As a restoration, I find the project stunning. The exterior facade has been left untouched, along with all of the stained glass windows. The interior is simple, bright and elegant. Personally, I could never live in a church conversion, I don’t think I would ever feel fully comfortable. Doing anything deemed sinful within these hallowed walls just wouldn’t feel right. What about you? Could you live in a restored church?
RESIDENTIAL CHURCH XL – ZECC ARCHITECTS
Parcel (own ground) 670 sq m
Living area – 475 sq m (5,100 sq ft)
Front garden – 90 sq m (968 sq ft)
Back garden – 150 sq m (1,614 sq ft)
Elevated living room floor
Sleeping room/bathroom (incl. toilet)
Guestroom/ bathroom (incl. toilet)
The Church is registered as a municipal monument
Newly implemented architectural elements built under warranty
No previously existing cemetery
Full exterior painting done
Municipal subsidy confirmed for long-term external maintenance
The new and modern residential volume has been constructed in such a manner that it is completely detached from the existing church structure. This new detached structure is now regarded as a new ‘temporary’ construction within this historical monument.

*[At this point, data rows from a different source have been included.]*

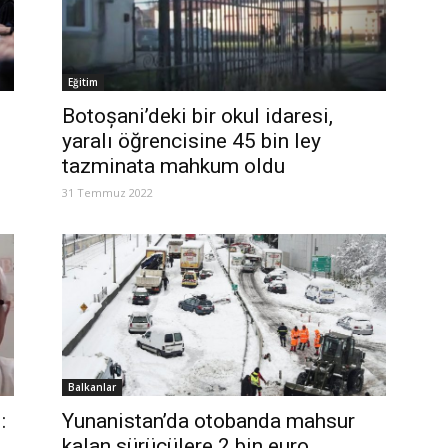
Eğitim
Botoșani’deki bir okul idaresi,
yaralı öğrencisine 45 bin ley
tazminata mahkum oldu
31 Temmuz 2022
Balkanlar
:
Yunanistan’da otobanda mahsur
kalan sürücülere 2 bin euro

This volume can be demolished at any given time if the residential church is to change its function. The circulation of the residence flows through the temporary volume and connects the open front with the rear of the church where the church alter once stood. In the back the kitchen is arranged, whereby the kitchen block is standing on its own, the old church pews have been reused by Zecc to create the dining table.